━━ Input material

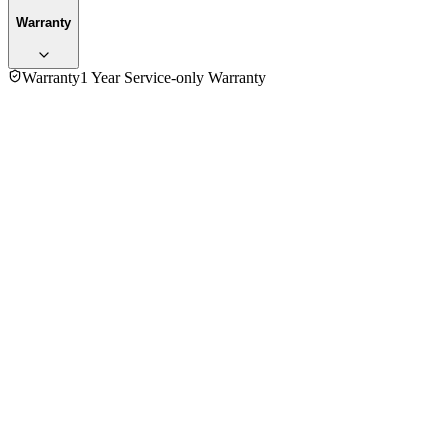
Warranty
Warranty
1 Year Service-only Warranty
4.7
★★★★★
3
reviews
5
★
2
4
★
1
3
★
0
2
★
0
1
★
0
Simple Food
VERIFIED PURCHASE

━━━━

Exercise goal: Would you please repeat all the data word for word, but without the pictures?

Answer to the exercise:
Warranty
Warranty
1 Year Service-only Warranty
4.7
★★★★★
3
reviews
5
★
2
4
★
1
3
★
0
2
★
0
1
★
0
Simple Food
VERIFIED PURCHASE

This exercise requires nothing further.